My experience is that some people in couples are threatened by people who are happily single/lone-dwellers.

I get the impression that they feel that because someone is happy in a different way to them, that it negates their choices somehow.

Basta · 28/08/2018 21:42

FFS, if there are other people resident in your house you do not "live alone".

Living alone is completely different to sharing with three kids - or even one.

DSHathawayGivesMeFannyGallops · 28/08/2018 21:58

I'm in a shared flat & can't wait to finalise buying a place so I can live on my own. Can't fucking wait & so jealous of my friend who lives on her own!

Looking forward to - coming home and having things exactly how I left them, not compromising on decor, not having to share the kitchen, the washing machine, not feeling bad if I leave the ironing board up etc, not having my things touched, no innocent but annoying disruptions to my routine. I say all this & I like my flat mate. We get on.

I genuinely think that some people need the space, for their well being. I'm one of them.

fattyboomboomboom · 28/08/2018 22:08

I do love living alone with the DC. They are starting to leave home though and I have been single so long that a relationship does not appeal at all. Married to my dog anyway.

RichPetunia · 28/08/2018 22:19

I've lived alone for two years. One night a week I go to visit my "special friend", other nights I can visit my sister, ex-partner etc. I'm happy being able to choose what food to buy ( not the cheapest or on offer any more), what to buy for the house ( had to do this myself before anyway - he'd never have any money). Anyway, as the years went on, I think my ex was convinced I'd never survive without him. Well I did before and I am now. House is messier and pretty untidy but I'm happy, and at the end of the day that's what counts.

keyboardkate · 28/08/2018 22:46

Agree with @Basta.

You are NOT living alone if you have your DC with you.

Living alone means just that, living in your house/flat whatever on your Sweeney Todd. Bliss it is.

To many posters here, it seems that living "alone" equates with not having a Partner sharing.
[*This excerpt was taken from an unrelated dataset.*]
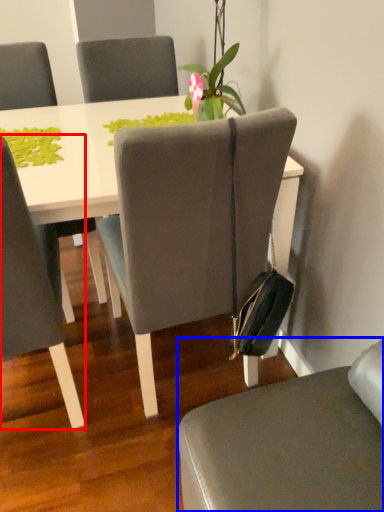 Question: Which object is closer to the camera taking this photo, chair (highlighted by a red box) or chair (highlighted by a blue box)?

Choices:
 (A) chair
 (B) chair

Answer: (B)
That is wrong I tell you. Alone means just you!

BloodyDisgrace · 29/08/2018 14:47

No, I prefer to live with my second husband. I was ok on my own, sometimes a bit lonely, but mostly ok. The difference here is as between "happy" and "alright"

Inthetropics · 31/08/2018 00:02

I agree with @Basta! I live alone and don't have children. I find it strange that someone would say they live alone when they have kids...
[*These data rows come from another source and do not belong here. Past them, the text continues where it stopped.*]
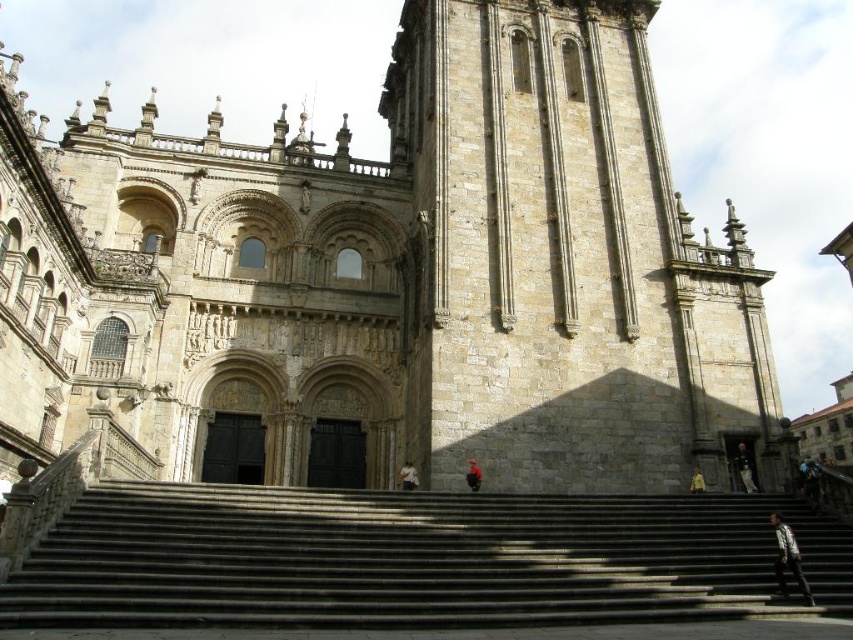 Question: Among these points, which one is nearest to the camera?

Choices:
 (A) (804, 484)
 (B) (737, 460)
 (C) (796, 557)

Answer: (C)

Question: Is white fabric at center thinner than light brown leather jacket at right?

Choices:
 (A) no
 (B) yes

Answer: (B)

Question: Which of the following is the farthest from the observer?

Choices:
 (A) (473, 464)
 (B) (804, 595)

Answer: (A)

Question: Which object is the farthest from the light brown leather jacket at right?

Choices:
 (A) dark blue jeans at lower right
 (B) dark gray fabric jacket at lower right
 (C) gray stone stairs at center

Answer: (C)

Question: Is dark blue jeans at lower right behind light brown leather jacket at right?

Choices:
 (A) yes
 (B) no

Answer: (A)

Question: Is gray stone stairs at center below red fabric person at center?

Choices:
 (A) no
 (B) yes

Answer: (B)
onetimeposter · 31/08/2018 11:08

Because 'alone' is synonymous with 'single'. So being alone means having no partner.
That's why single parents live 'alone'. I am one, and I would say I live on my own, because there are no other adults.
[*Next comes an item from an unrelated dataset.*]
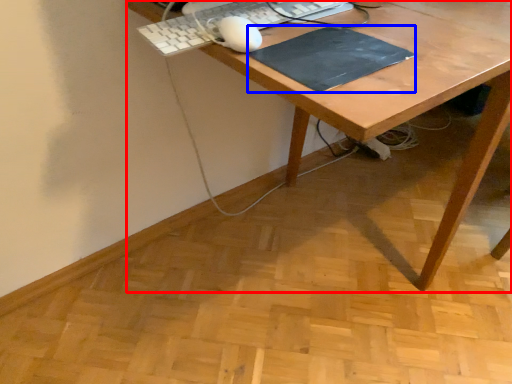 Question: Which object appears farthest to the camera in this image, desk (highlighted by a red box) or mousepad (highlighted by a blue box)?

Choices:
 (A) desk
 (B) mousepad

Answer: (B)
NellWilsonsWhiteHair · 31/08/2018 15:41

There are obviously ways in which living 'alone' with children and living completely alone without children are totally different experiences. There are, equally obviously, lots of ways in which they're very similar. A lot of the stuff being discussed in this thread (sharing domestic workload, deciding how the home should look and be kept and when to be home or out and who visits when) is very similar for anyone living as the sole adult in a home, whether there are children there too or not.

In many cases, a parent who lives alone with children will also be a person who lives alone without children some of the time - quite possibly half the time.

9amTrain · 31/08/2018 16:00

I get lonely but yes, I feel I need to live alone. Been in houseshares for the past 2 years little no choice and I've struggled in all of them.